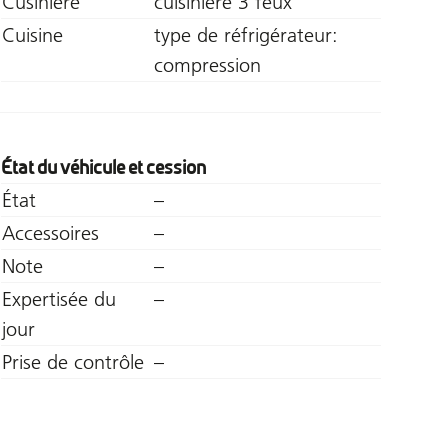
Cusinière
cuisinière 3 feux
Cuisine
type de réfrigérateur:
compression
État du véhicule et cession
État
–
Accessoires
–
Note
–
Expertisée du
–
jour
Prise de contrôle
–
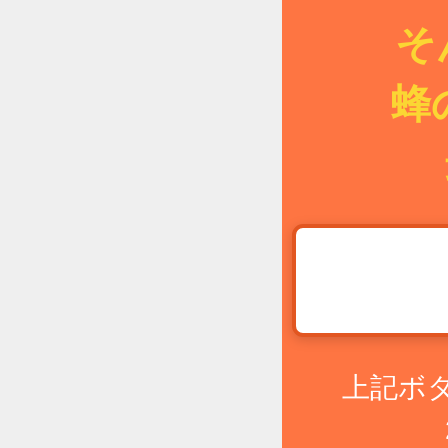
そ
蜂
上記ボ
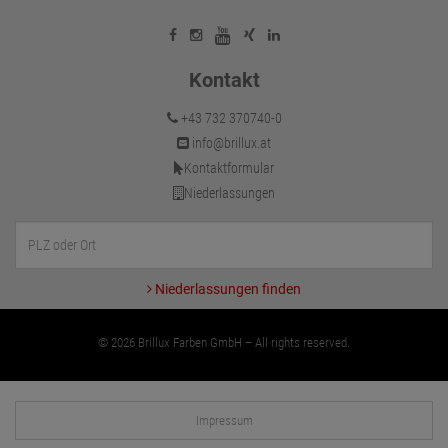
Kontakt
+43 732 370740-0
info@brillux.at
Kontaktformular
Niederlassungen
Niederlassungen finden
© 2026 Brillux Farben GmbH – All rights reserved.
Impressum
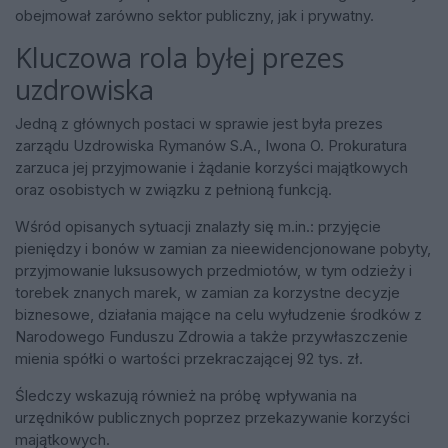
obejmował zarówno sektor publiczny, jak i prywatny.
Kluczowa rola byłej prezes
uzdrowiska
Jedną z głównych postaci w sprawie jest była prezes
zarządu Uzdrowiska Rymanów S.A., Iwona O. Prokuratura
zarzuca jej przyjmowanie i żądanie korzyści majątkowych
oraz osobistych w związku z pełnioną funkcją.
Wśród opisanych sytuacji znalazły się m.in.: przyjęcie
pieniędzy i bonów w zamian za nieewidencjonowane pobyty,
przyjmowanie luksusowych przedmiotów, w tym odzieży i
torebek znanych marek, w zamian za korzystne decyzje
biznesowe, działania mające na celu wyłudzenie środków z
Narodowego Funduszu Zdrowia a także przywłaszczenie
mienia spółki o wartości przekraczającej 92 tys. zł.
Śledczy wskazują również na próbę wpływania na
urzędników publicznych poprzez przekazywanie korzyści
majątkowych.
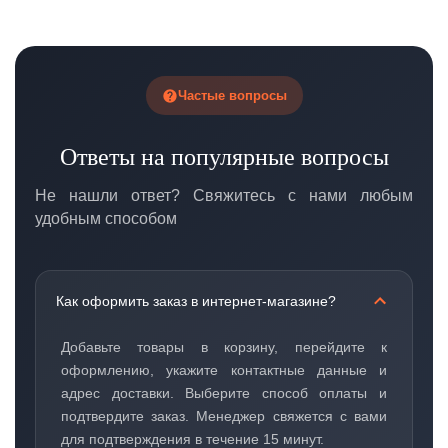
Частые вопросы
Ответы на популярные вопросы
Не нашли ответ? Свяжитесь с нами любым
удобным способом
Как оформить заказ в интернет-магазине?
Добавьте товары в корзину, перейдите к
оформлению, укажите контактные данные и
адрес доставки. Выберите способ оплаты и
подтвердите заказ. Менеджер свяжется с вами
для подтверждения в течение 15 минут.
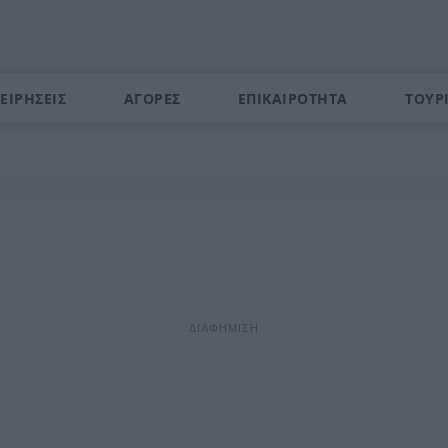
ΕΙΡΗΣΕΙΣ
ΑΓΟΡΕΣ
ΕΠΙΚΑΙΡΟΤΗΤΑ
ΤΟΥΡ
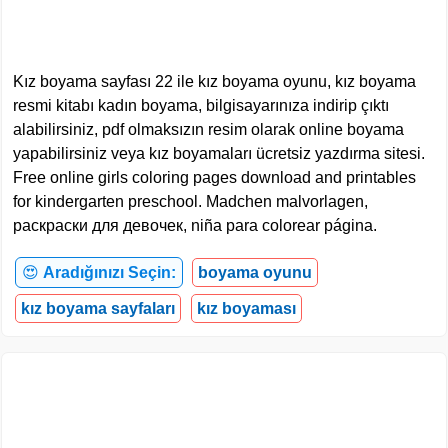
Kız boyama sayfası 22 ile kız boyama oyunu, kız boyama
resmi kitabı kadın boyama, bilgisayarınıza indirip çıktı
alabilirsiniz, pdf olmaksızın resim olarak online boyama
yapabilirsiniz veya kız boyamaları ücretsiz yazdırma sitesi.
Free online girls coloring pages download and printables
for kindergarten preschool. Madchen malvorlagen,
раскраски для девочек, niña para colorear página.
😍
Aradığınızı Seçin:
boyama oyunu
kız boyama sayfaları
kız boyaması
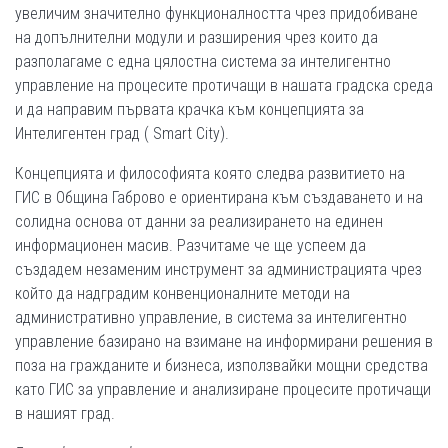
увеличим значително функционалността чрез придобиване
на допълнителни модули и разширения чрез които да
разполагаме с една цялостна система за интелигентно
управление на процесите протичащи в нашата градска среда
и да направим първата крачка към концепцията за
Интелигентен град ( Smart City).
Концепцията и философията която следва развитието на
ГИС в Община Габрово е ориентирана към създаването и на
солидна основа от данни за реализирането на единен
информационен масив. Разчитаме че ще успеем да
създадем незаменим инструмент за администрацията чрез
който да надградим конвенционалните методи на
административно управление, в система за интелигентно
управление базирано на взимане на информирани решения в
поза на гражданите и бизнеса, използвайки мощни средства
като ГИС за управление и анализиране процесите протичащи
в нашият град.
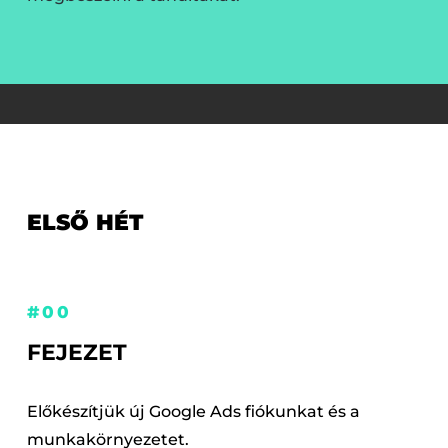
ELSŐ HÉT
#00
FEJEZET
Előkészítjük új Google Ads fiókunkat és a
munkakörnyezetet.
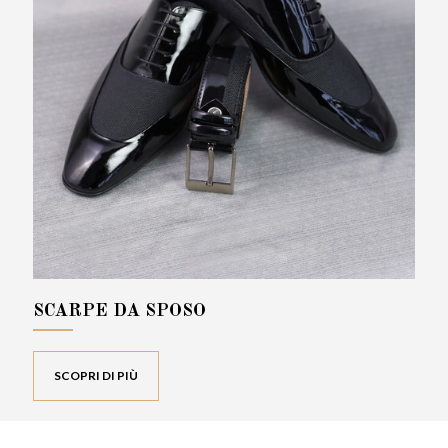
SCARPE DA SPOSO
SCOPRI DI PIÙ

******

* [Work to be completed]
Within the listing above, count the lines that contain the string "online". Give only the number.

* [Result below]
2